*Task goal:*
Leaving out all pictures, transcribe the lines below exactly, from the first through the line containing "y of wonderful".

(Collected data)
BEGIN

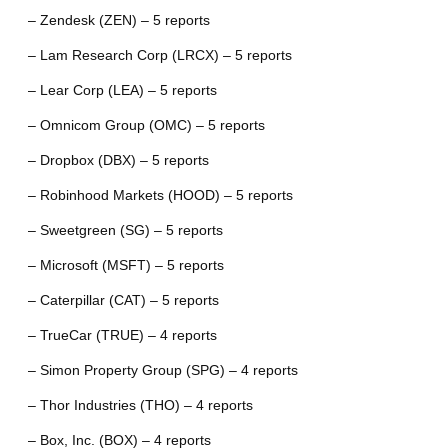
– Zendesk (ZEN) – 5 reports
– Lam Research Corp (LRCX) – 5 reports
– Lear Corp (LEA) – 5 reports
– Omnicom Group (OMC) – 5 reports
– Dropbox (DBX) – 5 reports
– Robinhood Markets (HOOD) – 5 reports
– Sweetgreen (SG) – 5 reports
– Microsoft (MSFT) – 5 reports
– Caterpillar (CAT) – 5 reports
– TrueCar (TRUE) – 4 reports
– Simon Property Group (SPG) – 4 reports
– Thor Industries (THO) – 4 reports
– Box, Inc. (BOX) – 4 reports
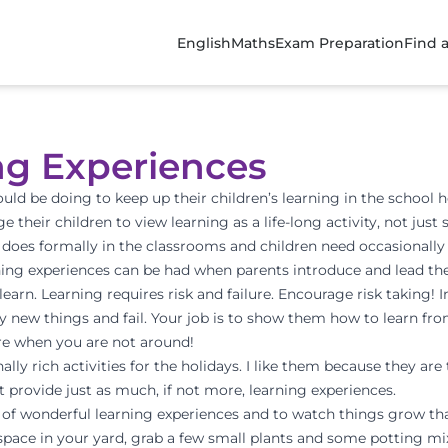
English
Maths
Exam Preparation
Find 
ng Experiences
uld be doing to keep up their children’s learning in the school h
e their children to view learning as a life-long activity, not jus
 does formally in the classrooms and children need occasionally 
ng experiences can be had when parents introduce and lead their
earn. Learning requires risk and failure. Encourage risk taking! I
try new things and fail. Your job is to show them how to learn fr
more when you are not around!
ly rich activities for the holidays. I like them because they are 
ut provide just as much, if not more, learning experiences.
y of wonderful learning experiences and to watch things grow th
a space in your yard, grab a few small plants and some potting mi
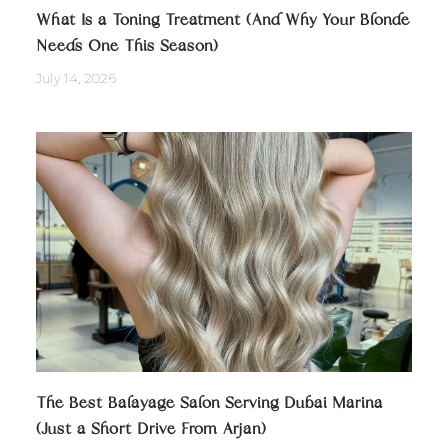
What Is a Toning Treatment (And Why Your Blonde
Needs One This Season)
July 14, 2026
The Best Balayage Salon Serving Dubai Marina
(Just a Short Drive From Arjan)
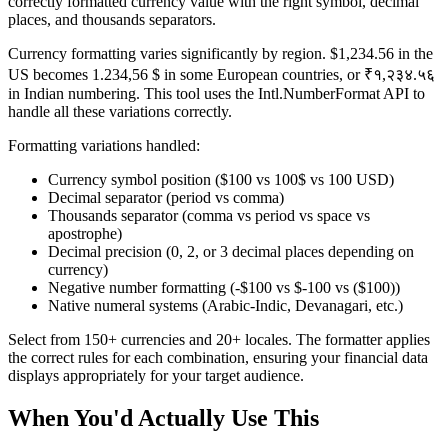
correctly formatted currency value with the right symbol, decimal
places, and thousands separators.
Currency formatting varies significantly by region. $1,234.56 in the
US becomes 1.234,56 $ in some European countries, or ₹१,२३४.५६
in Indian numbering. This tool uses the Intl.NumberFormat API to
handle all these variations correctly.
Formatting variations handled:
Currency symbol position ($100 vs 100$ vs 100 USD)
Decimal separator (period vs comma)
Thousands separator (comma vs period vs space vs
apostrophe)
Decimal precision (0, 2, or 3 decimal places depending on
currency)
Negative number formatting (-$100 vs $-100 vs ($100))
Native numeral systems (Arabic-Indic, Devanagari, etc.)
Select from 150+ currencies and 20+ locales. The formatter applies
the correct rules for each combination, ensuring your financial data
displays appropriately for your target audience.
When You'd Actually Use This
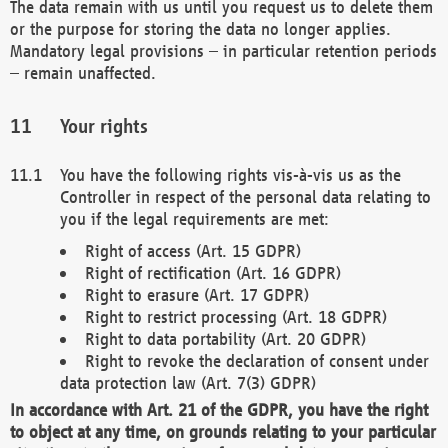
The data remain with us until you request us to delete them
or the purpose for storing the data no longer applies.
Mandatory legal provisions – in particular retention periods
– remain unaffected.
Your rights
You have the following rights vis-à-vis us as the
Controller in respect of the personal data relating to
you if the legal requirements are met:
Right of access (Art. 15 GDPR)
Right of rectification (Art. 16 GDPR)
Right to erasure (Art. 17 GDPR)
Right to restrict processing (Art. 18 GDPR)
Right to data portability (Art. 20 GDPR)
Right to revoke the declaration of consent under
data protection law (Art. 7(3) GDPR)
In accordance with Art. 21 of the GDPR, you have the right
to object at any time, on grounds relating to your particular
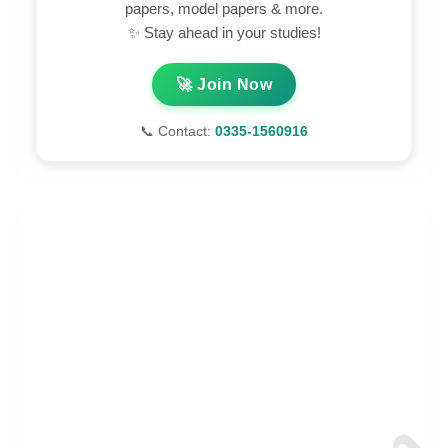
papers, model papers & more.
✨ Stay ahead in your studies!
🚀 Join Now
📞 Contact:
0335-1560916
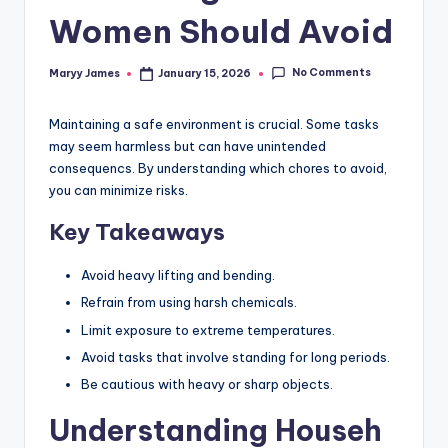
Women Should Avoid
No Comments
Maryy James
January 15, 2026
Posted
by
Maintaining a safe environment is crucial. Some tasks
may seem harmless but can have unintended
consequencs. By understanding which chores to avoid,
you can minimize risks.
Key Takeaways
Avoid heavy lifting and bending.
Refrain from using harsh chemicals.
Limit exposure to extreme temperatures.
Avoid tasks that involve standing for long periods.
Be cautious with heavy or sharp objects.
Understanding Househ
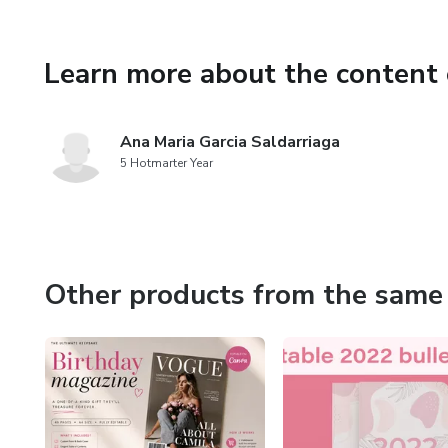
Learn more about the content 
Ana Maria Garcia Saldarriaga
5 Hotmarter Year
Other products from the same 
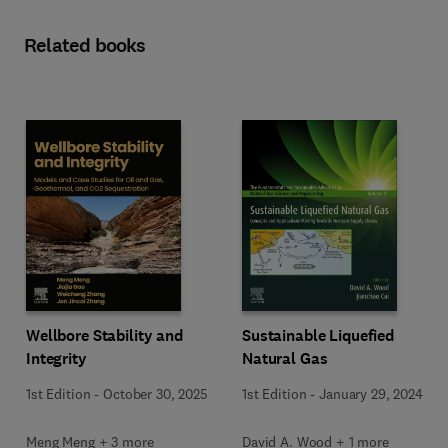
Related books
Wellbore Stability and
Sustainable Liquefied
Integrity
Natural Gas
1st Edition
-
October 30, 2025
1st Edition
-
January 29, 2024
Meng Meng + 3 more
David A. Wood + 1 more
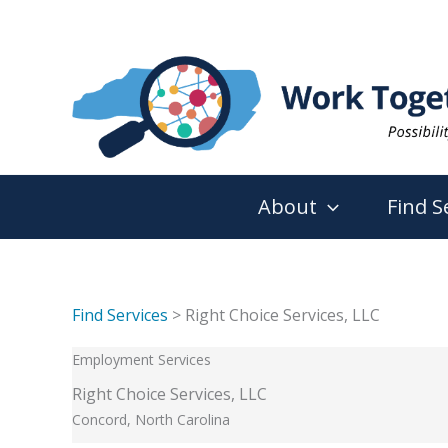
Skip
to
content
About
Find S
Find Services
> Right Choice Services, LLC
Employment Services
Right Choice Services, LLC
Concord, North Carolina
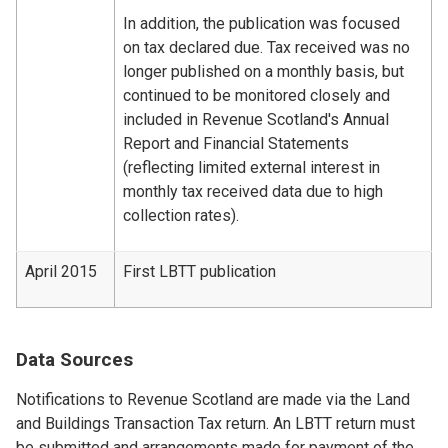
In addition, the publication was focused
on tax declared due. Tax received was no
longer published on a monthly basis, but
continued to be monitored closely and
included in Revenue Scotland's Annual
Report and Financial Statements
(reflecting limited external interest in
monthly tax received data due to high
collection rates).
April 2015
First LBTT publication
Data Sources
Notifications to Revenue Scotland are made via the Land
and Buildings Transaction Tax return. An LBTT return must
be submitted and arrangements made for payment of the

END

*Problem solution:*
– Zendesk (ZEN) – 5 reports
– Lam Research Corp (LRCX) – 5 reports
– Lear Corp (LEA) – 5 reports
– Omnicom Group (OMC) – 5 reports
– Dropbox (DBX) – 5 reports
– Robinhood Markets (HOOD) – 5 reports
– Sweetgreen (SG) – 5 reports
– Microsoft (MSFT) – 5 reports
– Caterpillar (CAT) – 5 reports
– TrueCar (TRUE) – 4 reports
– Simon Property Group (SPG) – 4 reports
– Thor Industries (THO) – 4 reports
– Box, Inc. (BOX) – 4 reports
English
Maths
Exam Preparation
Find 
ng Experiences
uld be doing to keep up their children’s learning in the school h
e their children to view learning as a life-long activity, not jus
 does formally in the classrooms and children need occasionally 
ng experiences can be had when parents introduce and lead their
earn. Learning requires risk and failure. Encourage risk taking! I
try new things and fail. Your job is to show them how to learn fr
more when you are not around!
ly rich activities for the holidays. I like them because they are 
ut provide just as much, if not more, learning experiences.
y of wonderful learning experiences and to watch things grow th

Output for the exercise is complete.